For the second question: hidden states at padded sequences will not be computed.
To answer how is that happening, let's first see what pack_padded_sequence
does for us:
from torch.nn.utils.rnn import pad_sequence, pad_packed_sequence, pack_padded_sequence
raw = [ torch.ones(25, 300) / 2,
torch.ones(22, 300) / 2.3,
torch.ones(15, 300) / 3.2 ]
padded = pad_sequence(raw) # size: [25, 3, 300]
lengths = torch.as_tensor([25, 22, 15], dtype=torch.int64)
packed = pack_padded_sequence(padded, lengths)
so far we randomly created a three tensor with different length (timestep in the context of RNN) , and we first pad them to the same length, then packed it. Now if we run
print(padded.size())
print(packed.data.size()) # packed.data refers to the "packed" tensor
we will see:
torch.Size([25, 3, 300])
torch.Size([62, 300])
Obviously 62 does not come from 25 * 3. So what pack_padded_sequence
does is only keep the meaningful timestep of each batch entry according to the lengths
tensor we passed to pack_padded_sequence
(i.e. if we passed [25, 25, 25] to it, the size of packed.data
would still be [75, 300] even though the raw tensor does not change). In short, rnn would no even see the pad timestep with pack_padded_sequence
And now let's see what's the difference after we pass padded
and packed
to rnn
rnn = torch.nn.RNN(input_size=300, hidden_size=2)

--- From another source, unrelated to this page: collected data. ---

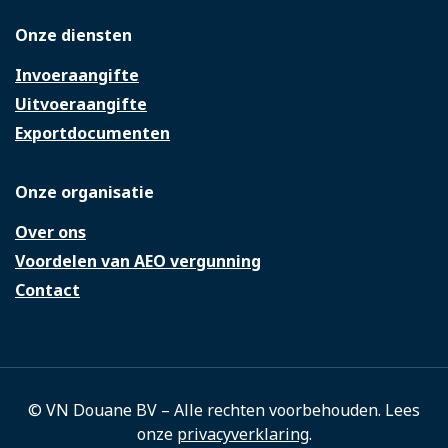
Onze diensten
Invoeraangifte
Uitvoeraangifte
Exportdocumenten
Onze organisatie
Over ons
Voordelen van AEO vergunning
Contact
© VN Douane BV – Alle rechten voorbehouden. Lees
onze
privacyverklaring
.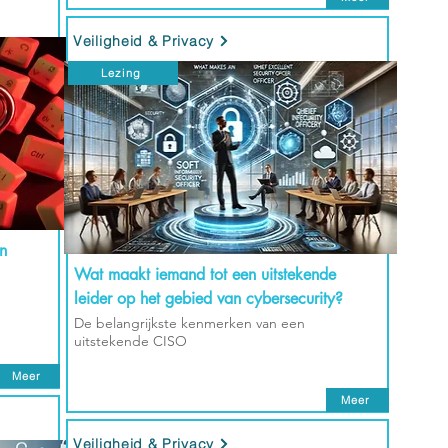
Veiligheid & Privacy
Lezing
n
Wat maakt iemand tot een uitstekende
leider op het gebied van cybersecurity?
De belangrijkste kenmerken van een
uitstekende CISO
Meer
Meer
Veiligheid & Privacy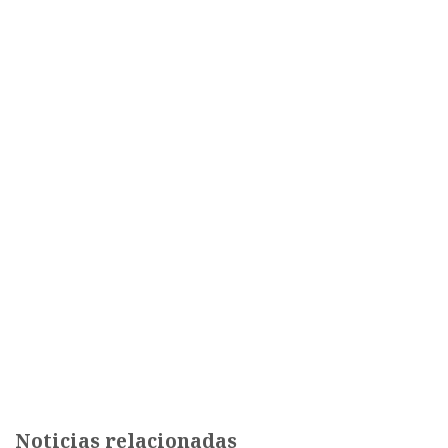
Noticias relacionadas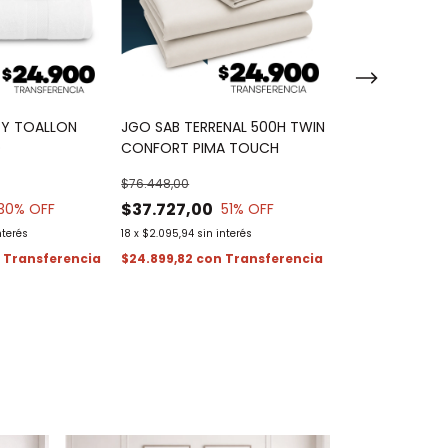
 Y TOALLON
JGO SAB TERRENAL 500H TWIN
FRAZADA NORD
O
CONFORT PIMA TOUCH
$87.814,96
$76.448,00
$52.880,00
$37.727,00
30
% OFF
51
% OFF
18
x
$2.937,78
sin in
nterés
18
x
$2.095,94
sin interés
$34.900,80
co
n
$24.899,82
con
¡Solo quedan
5
e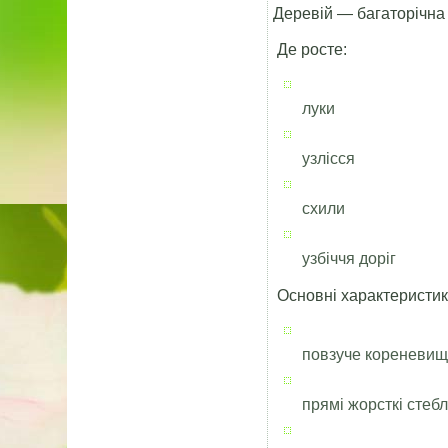
Деревій — багаторічна
Де росте:
луки
узлісся
схили
узбіччя доріг
Основні характеристик
повзуче кореневи
прямі жорсткі стеб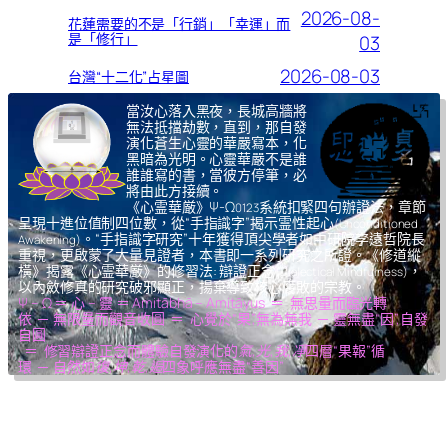
2026-08-
花蓮需要的不是「行銷」「幸運」而
是「修行」
03
2026-08-03
台灣“十二化”占星圖
當汝心落入黑夜，長城高牆將
無法抵擋劫數，直到，那自發
演化蒼生心靈的華嚴寫本，化
黑暗為光明。心靈華嚴不是誰
誰誰寫的書，當彼方停筆，必
將由此方接續。
《心霊華厳》Ψ-Ω
系統扣緊四句辦證法，章節
0123
呈現十進位值制四位數，從“手指識字”揭示霊性起心
(Unconditioned
。“手指識字研究”十年獲得頂尖學者如中研院李遠哲院長
Awakening)
重視，更啟蒙了大量見證者，本書即一系列研究之所證。《修道縱
橫》揭露《心霊華厳》的修習法: 辯證正念
，
(Dialectical Mindfulness)
以內斂修真的研究破邪顯正，揚棄導致核心腐敗的宗教。
Ψ – Ω ＝ 心 – 靈 ＝ Amitābhā – Amitāyus ＝ 無思量而臨光轉
依 ─ 無限量而觀音收圓 ＝ 心覺於“果”,無為無我 ─ 靈無盡“因”,自發
自圓
＝ 修習辯證正念而體驗自發演化的
氣,光,我,凈
四層“果報”循
環 ─ 自然如
復,坤,乾,逅
四象呼應無盡“善因”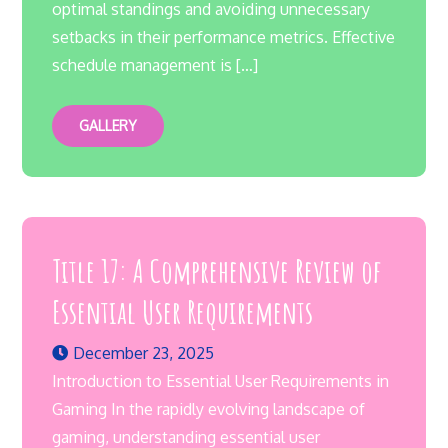
optimal standings and avoiding unnecessary
setbacks in their performance metrics. Effective
schedule management is […]
GALLERY
Title 17: A Comprehensive Review of
Essential User Requirements
December 23, 2025
Introduction to Essential User Requirements in
Gaming In the rapidly evolving landscape of
gaming, understanding essential user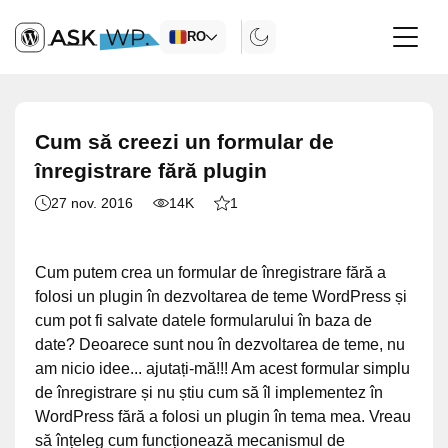
RO
Cum să creezi un formular de
înregistrare fără plugin
27 nov. 2016
14K
1
Cum putem crea un formular de înregistrare fără a
folosi un plugin în dezvoltarea de teme WordPress și
cum pot fi salvate datele formularului în baza de
date? Deoarece sunt nou în dezvoltarea de teme, nu
am nicio idee... ajutați-mă!!! Am acest formular simplu
de înregistrare și nu știu cum să îl implementez în
WordPress fără a folosi un plugin în tema mea. Vreau
să înțeleg cum funcționează mecanismul de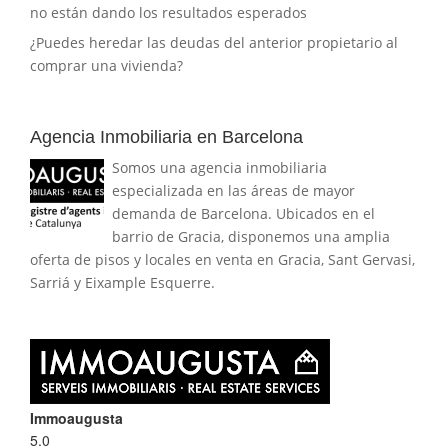
no están dando los resultados esperados
¿Puedes heredar las deudas del anterior propietario al
comprar una vivienda?
Agencia Inmobiliaria en Barcelona
Somos una agencia inmobiliaria
especializada en las áreas de mayor
demanda de Barcelona. Ubicados en el
barrio de Gracia, disponemos una amplia
oferta de pisos y locales en venta en Gracia, Sant Gervasi,
Sarriá y Eixample Esquerre.
Immoaugusta
5.0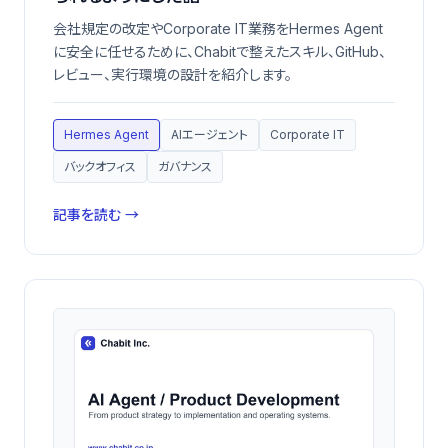
会社規定の改定やCorporate IT業務をHermes Agent
に安全に任せるために、Chabitで整えたスキル、GitHub、
レビュー、実行環境の設計を紹介します。
Hermes Agent
AIエージェント
Corporate IT
バックオフィス
ガバナンス
記事を読む →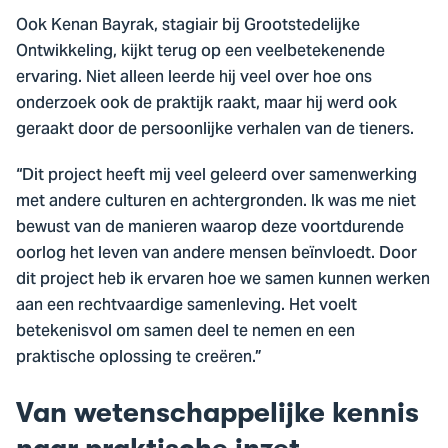
Ook Kenan Bayrak, stagiair bij Grootstedelijke
Ontwikkeling, kijkt terug op een veelbetekenende
ervaring. Niet alleen leerde hij veel over hoe ons
onderzoek ook de praktijk raakt, maar hij werd ook
geraakt door de persoonlijke verhalen van de tieners.
“Dit project heeft mij veel geleerd over samenwerking
met andere culturen en achtergronden. Ik was me niet
bewust van de manieren waarop deze voortdurende
oorlog het leven van andere mensen beïnvloedt. Door
dit project heb ik ervaren hoe we samen kunnen werken
aan een rechtvaardige samenleving. Het voelt
betekenisvol om samen deel te nemen en een
praktische oplossing te creëren.”
Van wetenschappelijke kennis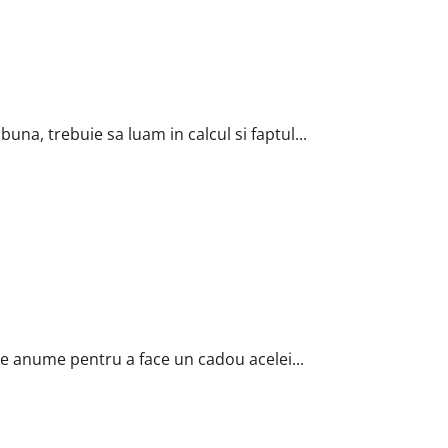
una, trebuie sa luam in calcul si faptul...
ie anume pentru a face un cadou acelei...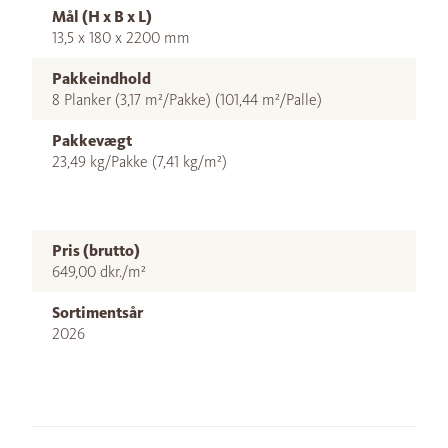
Mål (H x B x L)
13,5 x 180 x 2200 mm
Pakkeindhold
8 Planker (3,17 m²/Pakke) (101,44 m²/Palle)
Pakkevægt
23,49 kg/Pakke (7,41 kg/m²)
Pris (brutto)
649,00 dkr./m²
Sortimentsår
2026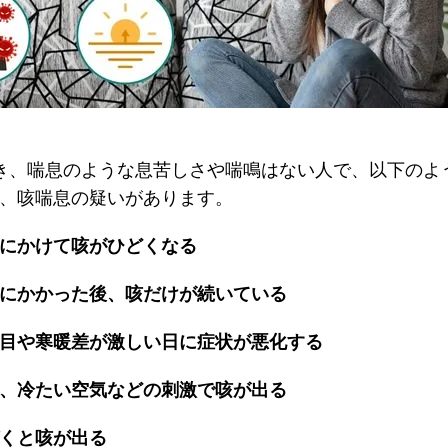
き、喘息のような息苦しさや喘鳴はない人で、以下のよ
、咳喘息の疑いがあります。
にかけて咳がひどくなる
にかかった後、咳だけが続いている
目や寒暖差が激しい日に症状が悪化する
、冷たい空気などの刺激で咳が出る
くと咳が出る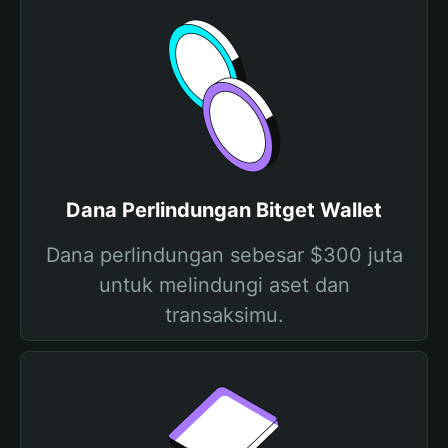
Dana Perlindungan Bitget Wallet
Dana perlindungan sebesar $300 juta
untuk melindungi aset dan
transaksimu.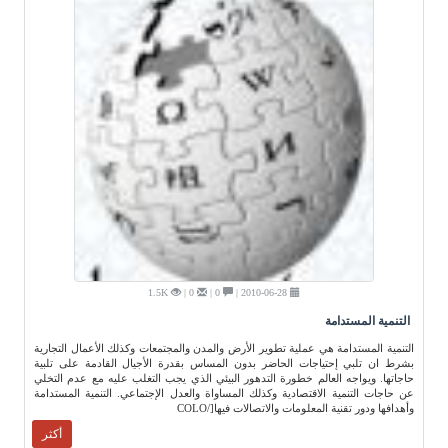
1.5K
0 |
0 |
2010-06-28 |
التنمية المستدامة
التنمية المستدامة هي عملية تطوير الأرض والمدن والمجتمعات وكذلك الأعمال التجارية
بشرط ان تلبي إحتياجات الحاضر بدون المساس بقدرة الأجيال القادمة على تلبية
حاجاتها. ويواجه العالم خطورة التدهور البيئي الذي يجب التغلب عليه مع عدم التخلي
عن حاجات التنمية الاقتصادية وكذلك المساواة والعدل الإجتماعي. التنمية المستدامة
وأهدافها ودور تقنية المعلومات والاتصالات فيها[/COLO
أكثر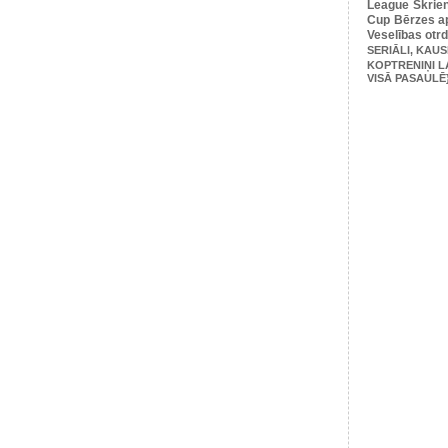
League
Skrie
Cup
Bērzes ap
Veselības otr
SERIĀLI, KAUS
KOPTRENIŅI L
VISĀ PASAULĒ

padded_outp, padded_hn = rnn(padded) # size: [25, 3, 2] / [1, 3, 2]
packed_outp, packed_hn = rnn(packed) # 'PackedSequence' Obj / [1, 3, 2]
undo_packed_outp, _ = pad_packed_sequence(packed_outp)
# return "h_n"
print(padded_hn) # tensor([[[-0.2329, -0.6179], [-0.1158, -0.5430],[ 0.0998, -0.3768]]])
print(packed_hn) # tensor([[[-0.2329, -0.6179], [ 0.5622, 0.1288], [ 0.5683, 0.1327]]]
# the output of last timestep (the 25-th timestep)
print(padded_outp[-1]) # tensor([[[-0.2329, -0.6179], [-0.1158, -0.5430],[ 0.0998, -0.3768]]])
print(undo_packed_outp.data[-1]) # tensor([[-0.2329, -0.6179], [ 0.0000, 0.0000], [ 0.0000, 0.0000]]
The values of padded_hn
and packed_hn
are different since rnn DOES compute the pad for padded
yet not for the 'packed' (PackedSequence object), which also can be observed from the last hidden state: all three batch entry in padded
got non-zero last hidden state even if its length is less than 25. But for packed
, the last hidden state for shorter data is not computed (i.e. 0)
p.s. another observation:
print([(undo_packed_outp[:, i, :].sum(-1) != 0).sum() for i in range(3)])
would give us [tensor(25), tensor(22), tensor(15)]
, which align to the actual length of our input.